Snapshots

of German-Jewish History and Culture

 

 

Moritz D. Oppenheim – Paintings of Jewish Family Life

Today we would like to introduce you to two German-Jewish personalities who embodied an affiliation to the German ideal of Bildung paired with a confident Jewish identity: the famous painter Moritz Daniel Oppenheim and the German Judaica publisher and bookseller Louis Lamm.

The touchpoint between their paths lies in a beautiful collection of prints from Oppenheim’s famous cycle “Scenes from Traditional Jewish Family Life”. The exquisite red linen gift edition is embossed with golden images of the symbols representing the Twelve Tribes of Israel which encircle the star of David. It was published in the early 20th century by Louis Lamm’s renowned publishing house (Louis Lamm Verlag, Berlin).

Gift edition of prints of Moritz Oppenheim’s paintings

Moritz Daniel Oppenheim (1800, Hanau – 1882, Frankfurt a. M.) is the first formally trained Jewish painter. He received his education in Frankfurt a. M., Rome, Munich and Paris.
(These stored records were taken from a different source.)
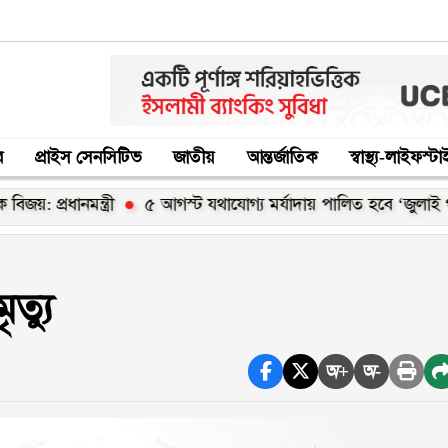
র
প্রাইস সেনসিটিভ
জাতীয়
আন্তর্জাতিক
স্বাস্থ্য-লাইফস্ট
ধানমন্ত্রী
৫ আগস্ট যথাযোগ্য মর্যাদায় পালিত হবে ‘জুলাই গণঅভ্যুত
ত্যু
অ+
অ-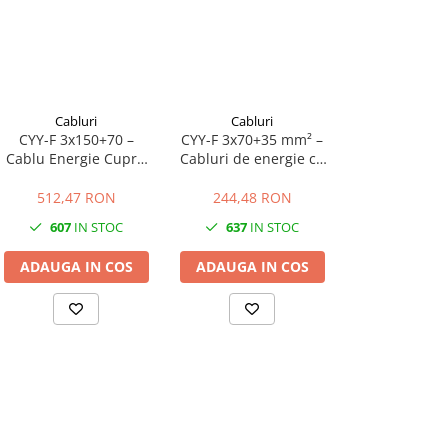
Cabluri
Cabluri
Cablur
CYY-F 3x150+70 –
CYY-F 3x70+35 mm² –
CYY-F 3x35+16
Cablu Energie Cupru
Cabluri de energie cu
0.6/1 kV | 3×150 mm² +
cupru multifilar
123,83 
70 mm² N/PE | Izolație
0.6/1kV
512,47 RON
244,48 RON
XLPE | Manta PVC
607
IN STOC
637
IN STOC
LA COM
ADAUGA IN COS
ADAUGA IN COS
ADAUGA I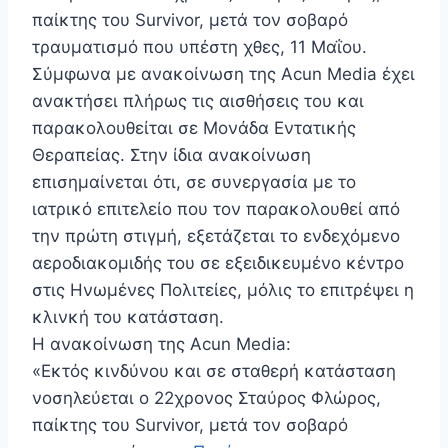
παίκτης του Survivor, μετά τον σοβαρό
τραυματισμό που υπέστη χθες, 11 Μαΐου.
Σύμφωνα με ανακοίνωση της Acun Media έχει
ανακτήσει πλήρως τις αισθήσεις του και
παρακολουθείται σε Μονάδα Εντατικής
Θεραπείας. Στην ίδια ανακοίνωση
επισημαίνεται ότι, σε συνεργασία με το
ιατρικό επιτελείο που τον παρακολουθεί από
την πρώτη στιγμή, εξετάζεται το ενδεχόμενο
αεροδιακομιδής του σε εξειδικευμένο κέντρο
στις Ηνωμένες Πολιτείες, μόλις το επιτρέψει η
κλινκή του κατάσταση.
Η ανακοίνωση της Acun Media:
«Εκτός κινδύνου και σε σταθερή κατάσταση
νοσηλεύεται ο 22χρονος Σταύρος Φλώρος,
παίκτης του Survivor, μετά τον σοβαρό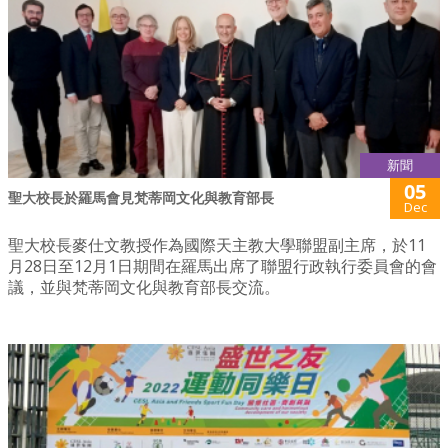
新聞
05
聖大校長於羅馬會見梵蒂岡文化與教育部長
Dec
聖大校長麥仕文教授作為國際天主教大學聯盟副主席，於11
月28日至12月1日期間在羅馬出席了聯盟行政執行委員會的會
議，並與梵蒂岡文化與教育部長交流。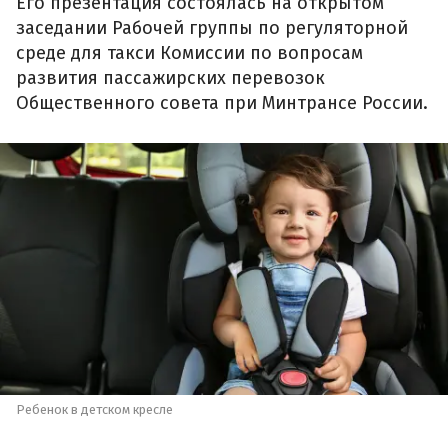
Его презентация состоялась на открытом
заседании Рабочей группы по регуляторной
среде для такси Комиссии по вопросам
развития пассажирских перевозок
Общественного совета при Минтрансе России.
Ребенок в детском кресле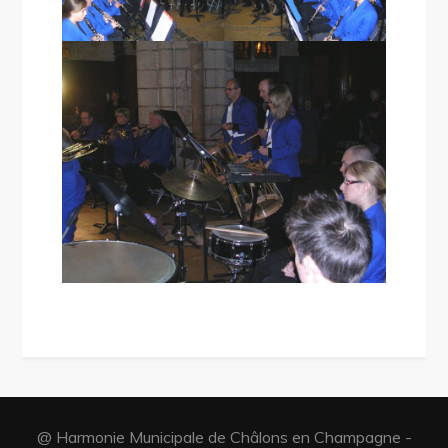
@ Harmonie Municipale de Châlons en Champagne -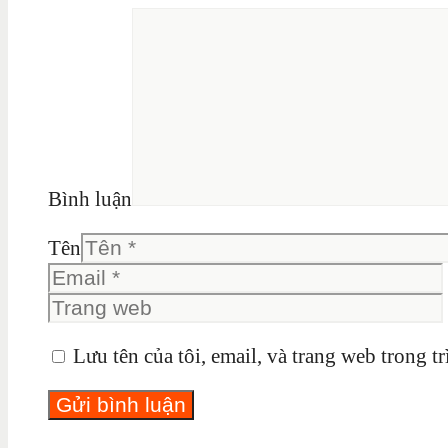
Bình luận
Tên
Lưu tên của tôi, email, và trang web trong tr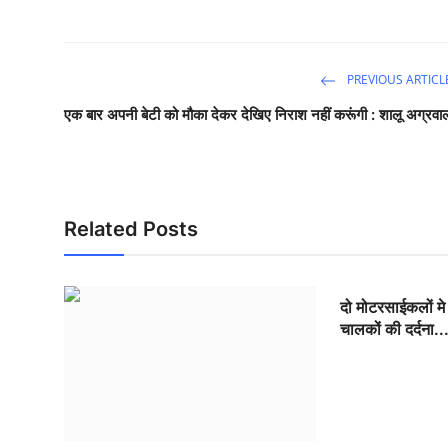
PREVIOUS ARTICL
एक बार अपनी बेटी को मौका देकर देखिए निराश नहीं करूंगी : शालू अग्रवा
Related Posts
दो मोटरसाईकलों मे
चालकों की दर्दना..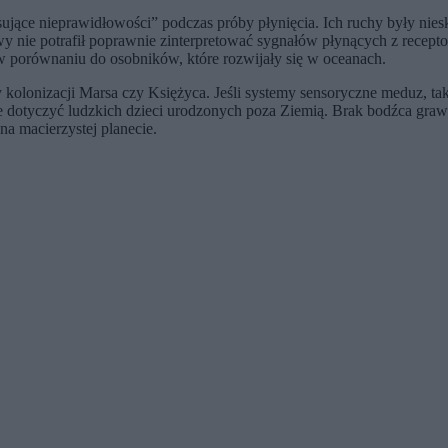
ące nieprawidłowości” podczas próby płynięcia. Ich ruchy były niesk
 nie potrafił poprawnie zinterpretować sygnałów płynących z receptor
w porównaniu do osobników, które rozwijały się w oceanach.
kolonizacji Marsa czy Księżyca. Jeśli systemy sensoryczne meduz, tak 
e dotyczyć ludzkich dzieci urodzonych poza Ziemią. Brak bodźca gr
a macierzystej planecie.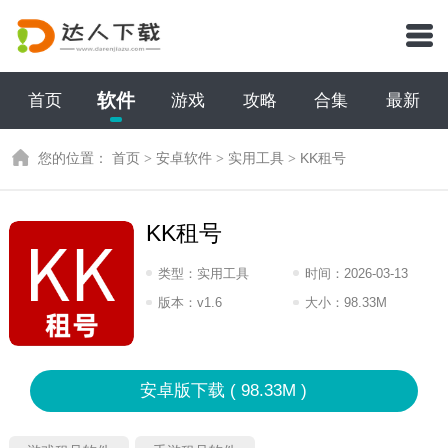
软件
首页
游戏
攻略
合集
最新
您的位置：
首页
>
安卓软件
>
实用工具
>
KK租号
KK租号
类型：
实用工具
时间：
2026-03-13
10:2026
版本：
v1.6
大小：
98.33M
安卓版下载 ( 98.33M )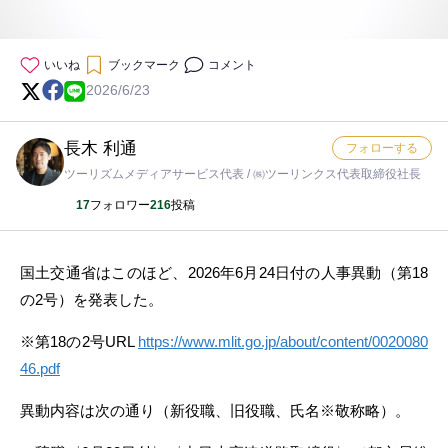
いいね
ブックマーク
コメント
2026/6/23
長木 利通
フォローする
ツーリズムメディアサービス代表 / ㈱ツーリンクス代表取締役社長
17
フォロワー
216
投稿
国土交通省はこのほど、2026年6月24日付の人事異動（第18
の2号）を発表した。
※第18の2号URL
https://www.mlit.go.jp/about/content/0020080
46.pdf
異動内容は次の通り（新役職、旧役職、氏名※敬称略）。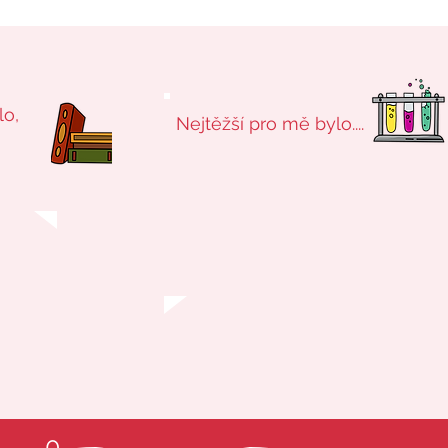
lo,
Nejtěžší pro mě bylo....
0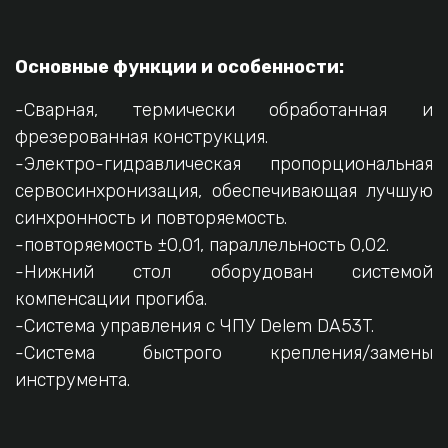
Основные функции и особенности:
-Сварная, термически обработанная и
фрезерованная конструкция.
-Электро-гидравлическая пропорциональная
сервосинхронизация, обеспечивающая лучшую
синхронность и повторяемость.
-повторяемость ±0,01, параллельность 0,02.
-Нижний стол оборудован системой
компенсации прогиба.
-Система управления с ЧПУ Delem DA53T.
-Система быстрого крепления/замены
инструмента.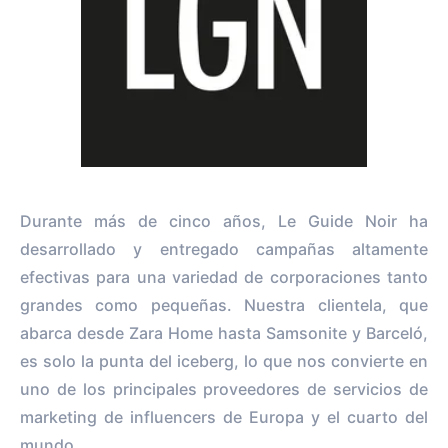
Durante más de cinco años, Le Guide Noir ha
desarrollado y entregado campañas altamente
efectivas para una variedad de corporaciones tanto
grandes como pequeñas. Nuestra clientela, que
abarca desde Zara Home hasta Samsonite y Barceló,
es solo la punta del iceberg, lo que nos convierte en
uno de los principales proveedores de servicios de
marketing de influencers de Europa y el cuarto del
mundo.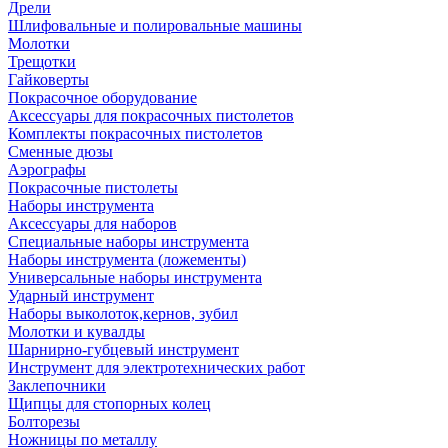
Дрели
Шлифовальные и полировальные машины
Молотки
Трещотки
Гайковерты
Покрасочное оборудование
Аксессуары для покрасочных пистолетов
Комплекты покрасочных пистолетов
Сменные дюзы
Аэрографы
Покрасочные пистолеты
Наборы инструмента
Аксессуары для наборов
Специальные наборы инструмента
Наборы инструмента (ложементы)
Универсальные наборы инструмента
Ударный инструмент
Наборы выколоток,кернов, зубил
Молотки и кувалды
Шарнирно-губцевый инструмент
Инструмент для электротехнических работ
Заклепочники
Щипцы для стопорных колец
Болторезы
Ножницы по металлу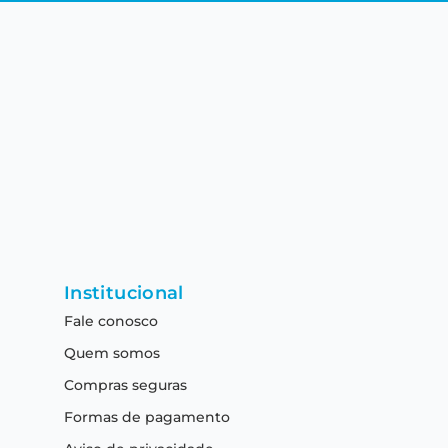
Institucional
Fale conosco
Quem somos
Compras seguras
Formas de pagamento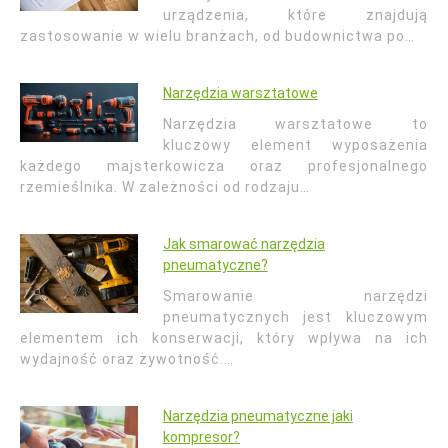
urządzenia, które znajdują
zastosowanie w wielu branżach, od budownictwa po…
Narzędzia warsztatowe
Narzędzia warsztatowe to
kluczowy element wyposażenia
każdego majsterkowicza oraz profesjonalnego
rzemieślnika. W zależności od rodzaju…
Jak smarować narzędzia
pneumatyczne?
Smarowanie narzędzi
pneumatycznych jest kluczowym
elementem ich konserwacji, który wpływa na ich
wydajność oraz żywotność.…
Narzędzia pneumatyczne jaki
kompresor?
After his studies he returned to Frankfurt and settled there until the end of his life. Unlike many of his generation, he pursued an outstanding career in the fine arts without converting to Christianity. He was well known amongst both his German-Jewish and gentile contemporaries alike for his portraits of members of the middle class, public figures and historical paintings of German royalty such as Kaiser Otto IV and Joseph II as well as Biblical scenes. Oppenheim’s Jewish clientele included the Rothschild family in Frankfurt am Main and Heinrich Heine.

Moritz Oppenheim’s popularity among German Jewry grew even further with his late work, the ‘Scenes from Traditional Jewish Family Life’, a cycle that he commenced in the 1850s. The latter were widely circulated as popular prints such as postcards, pewter plates or the gift edition you can see here. The paintings presented traditional Jewish religious life as a warm and congenial family experience. They illustrated Jewish tradition and religious practice in adherence to core values of the German Bürgertum (the emerging German middle class): respectability, education, tradition and piety. Respectability and education were also core values inherent to the German ideal of Bildung.

The Bavarian Louis Lamm (1871 Wittelshofen – 1943, Auschwitz) was born into an Orthodox Jewish family. He was trained in the book-trade in Frankfurt a. M. and subsequently established his famous publishing house Verlag Louis Lamm in Berlin in 1903. He dedicated his career to the publication of Judaica and Hebraica. In the specialist field of Judaica he was indeed one of the most renowned antiquarians and book sellers. He published both scholarly literature and publications that aimed at a lay

audience. After the Nazi’s seizure of power and early experiences of anti-Semitic violence in public, two of his children emigrated to Israel whilst he resettled in Amsterdam with his youngest daughter.

Once the National Socialists occupied the Netherlands, Lamm was imprisoned in Westerbork and deported to Auschwitz where both he and his daughter Ruth Fanny (1911-1943) were murdered on the 19th of November 1943. His books, however, survived.

The gift edition of prints of Moritz Oppenheim’s paintings is part of collection of historical pamphlets within the Leo Baeck Institute London’s specialist library on German-Jewish history and culture, which can be accessed via the library at Queen Mary University.